Here's a table of results on various Solaris boxes, all running Solaris 8 with JVM 1.3.1:
|Architecture||Cpus||Threads||Model||%diff in throughput (against Standard Model)|
As you can see, this experiment on 2 and 4 cpu boxes yielded quite different results. LWP Synchronization was the best on 2 cpus and the "alternate" thread library was the same as LWP Synchronization with 4 cpus. Using bound threads continued to show either no gain or a significant decrease in throughput. Going to only 400 threads on a 2 cpu box showed that LWP Synchronization was on par with the standard model, Bound threads cost 30% and the Alternate Libthread cost 10%. On a 4 cpu Solaris Intel box we saw similar results to the Sparc box, but with bound threads performing better and showing little to no degredation over the standard model.

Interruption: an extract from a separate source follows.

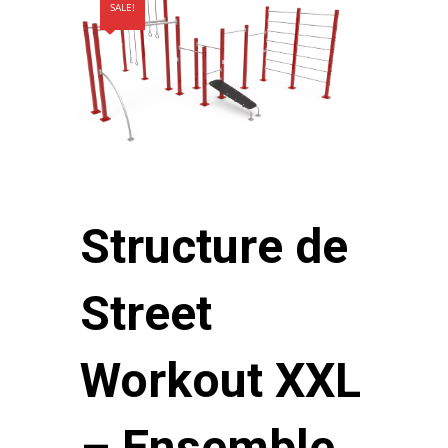
SALE!
Structure de
Street
Workout XXL
– Ensemble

Finally, we also seen more predicitibility by shying away from the standard model with thread based synchronization. Variability due to thread starvation seems to disappear when moving to any other model.

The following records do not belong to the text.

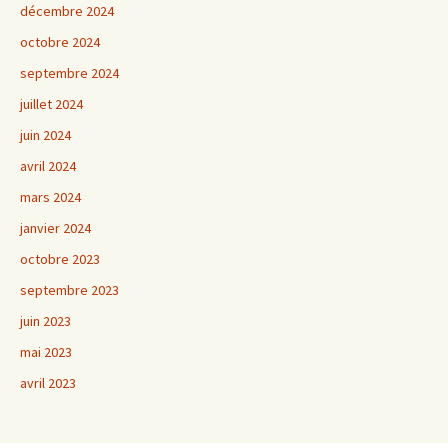
décembre 2024
octobre 2024
septembre 2024
juillet 2024
juin 2024
avril 2024
mars 2024
janvier 2024
octobre 2023
septembre 2023
juin 2023
mai 2023
avril 2023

The default thread stack size is quite large: 512kb on Sparc and 256kb on Intel for 1.3 and 1.4 32-bit VMs, 1mb with the 64-bit Sparc 1.4 VM; and 128k for 1.2 VMs. If you have many threads (in the thousands) then you can waste a significant amount of stack space. The minimum setting in 1.3 and 1.4 is 64k, and in 1.2 is 32k, which you can change via the -Xss flag.
TLEs (in 1.3) or TLABs (in 1.4) are thread local portions of the heap used in the young generation (see the HotSpot Garbage collection Tuning Document). These offer excellent speedups on smaller numbers of threads (100s), but when moving up to larger numbers of threads the thread local heap can consume a significant amount of the total heap, so much so that garbage collection may occur more frequently. You can turn off thread local heaps completely with -XX:-UseTLE in 1.3 and -XX:-UseTLAB in 1.4. Alternatively you can size the thread local heap with -XX:TLESize=<value> in 1.3 and -XX:TLABSize=<value> in 1.4. Please note that TLEs/TLABs are only on by default in the Sparc -server JVM.
Garbage collection can radically affect performance as well. Please see the document on tuning garbage collection
ISM, or Intimiate shared memory, can also be used to boost the performance of memory intensive applications. This is a highly specialized option, and needs a few operating system parameters to be set in order to enable it, but can provide an additional 10% or more performance. Please see Big Heaps and Intimate Shared Memory for more details.
Choosing a different Solaris threading model may have an impact on your performance. The 1.3 and 1.4 VMs give you a myriad of options to choose from so that you can determine what's best for your application. The default model in 1.3, although generally fine, is not the best for applications with large numbers of threads or cpus. Our suggestion is to try various threading models if your application contains more than one thread. Also, make sure that you look at other factors that could affect your performance when your attempting to scale to larger numbers of threads or cpus.